ASSIGNMENT:
Transcribe all data verbatim. Skip the pictures.

[Saved entries]
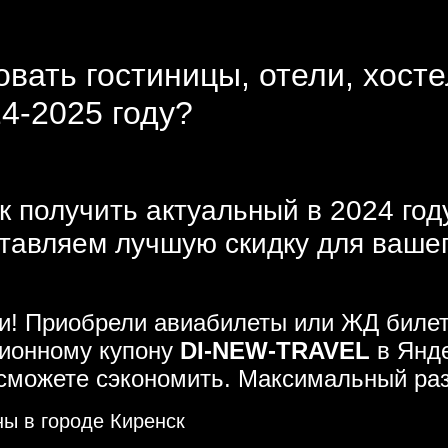
вать гостиницы, отели, хосте
24-2025 году?
к получить актуальный в 2024 год
тавляем лучшую скидку для ваше
ми! Приобрели авиабилеты или ЖД билет
ционному купону
DI-NEW-TRAVEL
в Янде
 сможете сэкономить. Максимальный ра
ны в городе Киренск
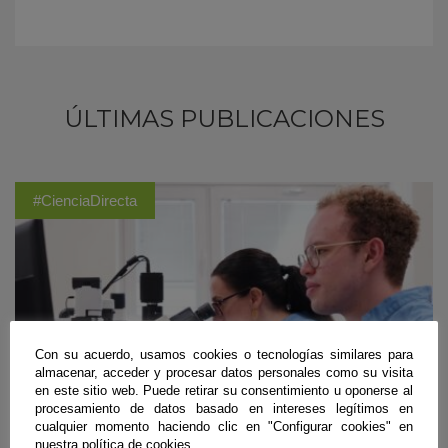
ÚLTIMAS PUBLICACIONES
#CienciaDirecta
Con su acuerdo, usamos cookies o tecnologías similares para
almacenar, acceder y procesar datos personales como su visita
en este sitio web. Puede retirar su consentimiento u oponerse al
procesamiento de datos basado en intereses legítimos en
cualquier momento haciendo clic en "Configurar cookies" en
nuestra política de cookies.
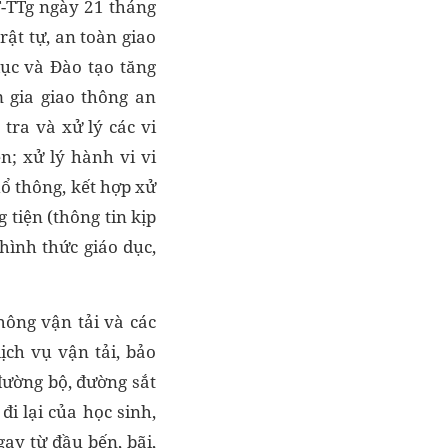
T-TTg ngày 21 tháng
ật tự, an toàn giao
dục và Đào tạo tăng
 gia giao thông an
tra và xử lý các vi
n; xử lý hành vi vi
hổ thông, kết hợp xử
 tiện (thông tin kịp
hình thức giáo dục,
hông vận tải và các
ịch vụ vận tải, bảo
đường bộ, đường sắt
i lại của học sinh,
ay từ đầu bến, bãi,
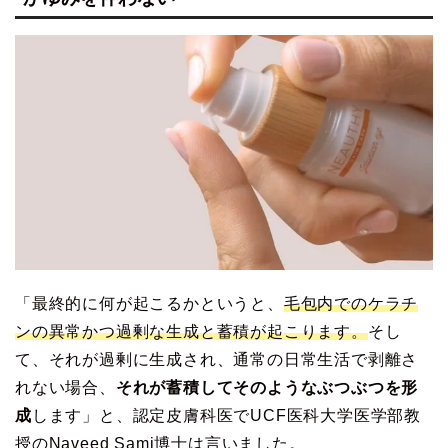
「最終的に何が起こるかというと、
毛包内でのケラチ
ンの異常かつ過剰な生成と蓄積が起こります。
そし
て、それが過剰に生成され、通常の日常生活で剥離さ
れない場合、
それが蓄積してそのようなぶつぶつを形
成
します」と、認定皮膚科医でUCF医科大学医学部教
授のNaveed Sami博士は言いました。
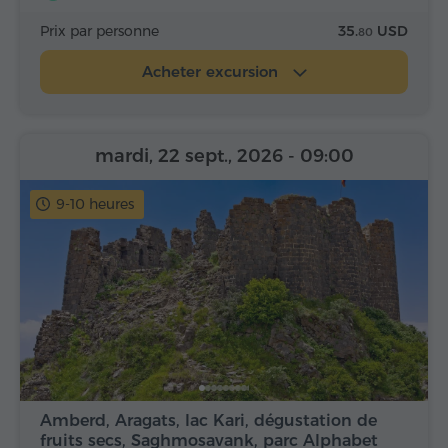
Prix par personne
35.
USD
80
Acheter excursion
mardi, 22 sept., 2026
- 09:00
9-10 heures
Amberd, Aragats, lac Kari, dégustation de
fruits secs, Saghmosavank, parc Alphabet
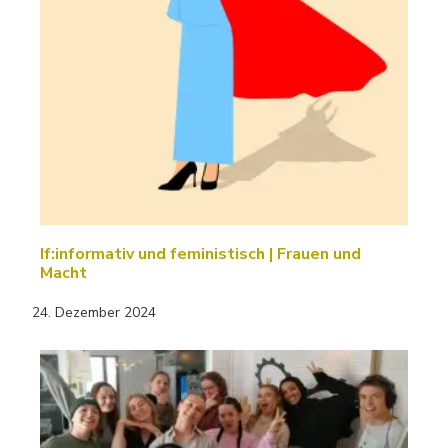
If:informativ und feministisch | Frauen und
Macht
24. Dezember 2024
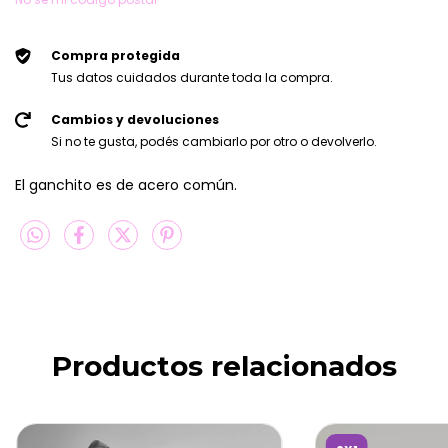
Compra protegida
Tus datos cuidados durante toda la compra.
Cambios y devoluciones
Si no te gusta, podés cambiarlo por otro o devolverlo.
El ganchito es de acero común.
Productos relacionados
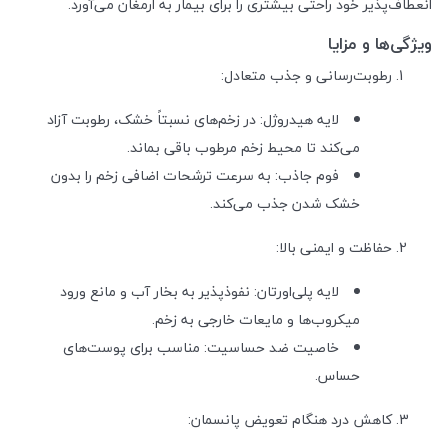
انعطاف‌پذیر خود راحتی بیشتری را برای بیمار به ارمغان می‌آورد.
ویژگی‌ها و مزایا
رطوبت‌رسانی و جذب متعادل:
لایه هیدروژل: در زخم‌های نسبتاً خشک، رطوبت آزاد
می‌کند تا محیط زخم مرطوب باقی بماند.
فوم جاذب: به سرعت ترشحات اضافی زخم را بدون
خشک شدن جذب می‌کند.
حفاظت و ایمنی بالا:
لایه پلی‌اورتان: نفوذپذیر به بخار آب و مانع ورود
میکروب‌ها و مایعات خارجی به زخم.
خاصیت ضد حساسیت: مناسب برای پوست‌های
حساس.
کاهش درد هنگام تعویض پانسمان:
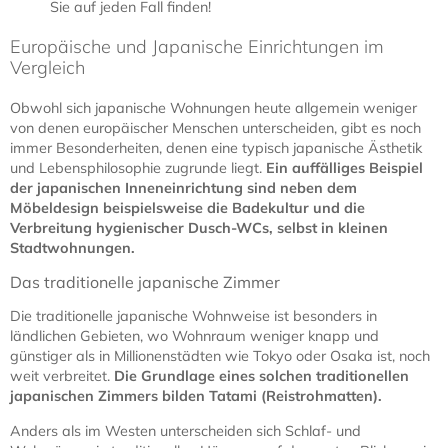
Sie auf jeden Fall finden!
Europäische und Japanische Einrichtungen im
Vergleich
Obwohl sich japanische Wohnungen heute allgemein weniger
von denen europäischer Menschen unterscheiden, gibt es noch
immer Besonderheiten, denen eine typisch japanische Ästhetik
und Lebensphilosophie zugrunde liegt.
Ein auffälliges Beispiel
der japanischen Inneneinrichtung sind neben dem
Möbeldesign beispielsweise die Badekultur und die
Verbreitung hygienischer Dusch-WCs, selbst in kleinen
Stadtwohnungen.
Das traditionelle japanische Zimmer
Die traditionelle japanische Wohnweise ist besonders in
ländlichen Gebieten, wo Wohnraum weniger knapp und
günstiger als in Millionenstädten wie Tokyo oder Osaka ist, noch
weit verbreitet.
Die Grundlage eines solchen traditionellen
japanischen Zimmers bilden Tatami (Reistrohmatten).
Anders als im Westen unterscheiden sich Schlaf- und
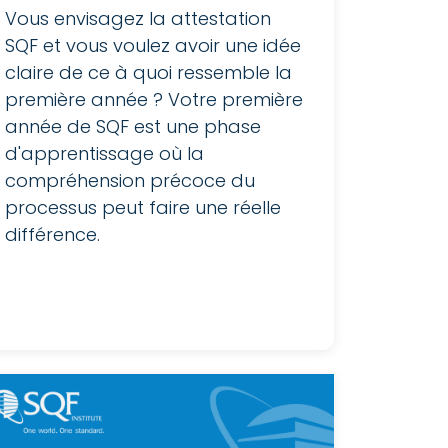
Vous envisagez la attestation
SQF et vous voulez avoir une idée
claire de ce à quoi ressemble la
première année ? Votre première
année de SQF est une phase
d'apprentissage où la
compréhension précoce du
processus peut faire une réelle
différence.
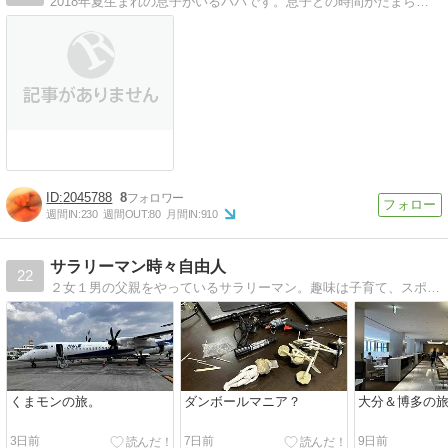
2018年夏生まれの息子がいるパパです。息子との時間がたまらなく楽しい。そんな息子との日々のブログです。初めての子育て奮闘中ですwww 楽しいコト・面白いコト・幸せなコトって溢れているよね☆それを見つけるコト・気付くコト♪
2045788
8
週間IN:
230
週間OUT:
80
月間IN:
910
サラリーマン時々自由人
22
２女１男の父親をやっているサラリーマン。趣味は子育て、スポーツ観戦、旅行、不動産投資。
くまモンの旅。
ダンボールマニア？
大分＆博多の
3日前
7日前
9日前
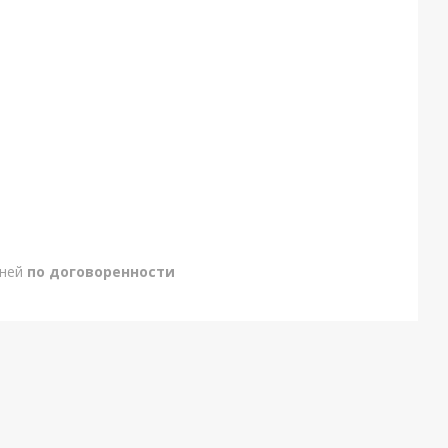
дней
по договоренности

EXPECTED ANSWER:
вать гостиницы, отели, хосте
24-2025 году?
к получить актуальный в 2024 год
тавляем лучшую скидку для ваше
ми! Приобрели авиабилеты или ЖД билет
ционному купону
DI-NEW-TRAVEL
в Янде
 сможете сэкономить. Максимальный ра
ны в городе Киренск
ÚLTIMAS PUBLICACIONES
#CienciaDirecta
Con su acuerdo, usamos cookies o tecnologías similares para
almacenar, acceder y procesar datos personales como su visita
en este sitio web. Puede retirar su consentimiento u oponerse al
procesamiento de datos basado en intereses legítimos en
cualquier momento haciendo clic en "Configurar cookies" en
nuestra política de cookies.
T-TTg ngày 21 tháng
ật tự, an toàn giao
dục và Đào tạo tăng
 gia giao thông an
tra và xử lý các vi
n; xử lý hành vi vi
hổ thông, kết hợp xử
 tiện (thông tin kịp
hình thức giáo dục,
hông vận tải và các
ịch vụ vận tải, bảo
đường bộ, đường sắt
i lại của học sinh,
ay từ đầu bến, bãi,
「最終的に何が起こるかというと、
毛包内でのケラチ
ンの異常かつ過剰な生成と蓄積が起こります。
そし
て、それが過剰に生成され、通常の日常生活で剥離さ
れない場合、
それが蓄積してそのようなぶつぶつを形
成
します」と、認定皮膚科医でUCF医科大学医学部教
授のNaveed Sami博士は言いました。
Prix par personne
35.
USD
80
Acheter excursion
mardi, 22 sept., 2026
- 09:00
9-10 heures
Amberd, Aragats, lac Kari, dégustation de
fruits secs, Saghmosavank, parc Alphabet
If:informativ und feministisch | Frauen und
Macht
24. Dezember 2024
Compra protegida
Tus datos cuidados durante toda la compra.
Cambios y devoluciones
Si no te gusta, podés cambiarlo por otro o devolverlo.
El ganchito es de acero común.
Productos relacionados
انعطاف‌پذیر خود راحتی بیشتری را برای بیمار به ارمغان می‌آورد.
ویژگی‌ها و مزایا
رطوبت‌رسانی و جذب متعادل:
لایه هیدروژل: در زخم‌های نسبتاً خشک، رطوبت آزاد
می‌کند تا محیط زخم مرطوب باقی بماند.
فوم جاذب: به سرعت ترشحات اضافی زخم را بدون
خشک شدن جذب می‌کند.
حفاظت و ایمنی بالا:
لایه پلی‌اورتان: نفوذپذیر به بخار آب و مانع ورود
میکروب‌ها و مایعات خارجی به زخم.
خاصیت ضد حساسیت: مناسب برای پوست‌های
حساس.
کاهش درد هنگام تعویض پانسمان:
Sie auf jeden Fall finden!
Europäische und Japanische Einrichtungen im
Vergleich
Obwohl sich japanische Wohnungen heute allgemein weniger
von denen europäischer Menschen unterscheiden, gibt es noch
immer Besonderheiten, denen eine typisch japanische Ästhetik
und Lebensphilosophie zugrunde liegt.
Ein auffälliges Beispiel
der japanischen Inneneinrichtung sind neben dem
Möbeldesign beispielsweise die Badekultur und die
Verbreitung hygienischer Dusch-WCs, selbst in kleinen
Stadtwohnungen.
Das traditionelle japanische Zimmer
Die traditionelle japanische Wohnweise ist besonders in
ländlichen Gebieten, wo Wohnraum weniger knapp und
günstiger als in Millionenstädten wie Tokyo oder Osaka ist, noch
weit verbreitet.
Die Grundlage eines solchen traditionellen
japanischen Zimmers bilden Tatami (Reistrohmatten).
Anders als im Westen unterscheiden sich Schlaf- und
Vous envisagez la attestation
SQF et vous voulez avoir une idée
claire de ce à quoi ressemble la
première année ? Votre première
année de SQF est une phase
d'apprentissage où la
compréhension précoce du
processus peut faire une réelle
différence.
2018年夏生まれの息子がいるパパです。息子との時間がたまらなく楽しい。そんな息子との日々のブログです。初めての子育て奮闘中ですwww 楽しいコト・面白いコト・幸せなコトって溢れているよね☆それを見つけるコト・気付くコト♪
2045788
8
週間IN:
230
週間OUT:
80
月間IN:
910
サラリーマン時々自由人
22
２女１男の父親をやっているサラリーマン。趣味は子育て、スポーツ観戦、旅行、不動産投資。
くまモンの旅。
ダンボールマニア？
大分＆博多の
3日前
7日前
9日前
дней
по договоренности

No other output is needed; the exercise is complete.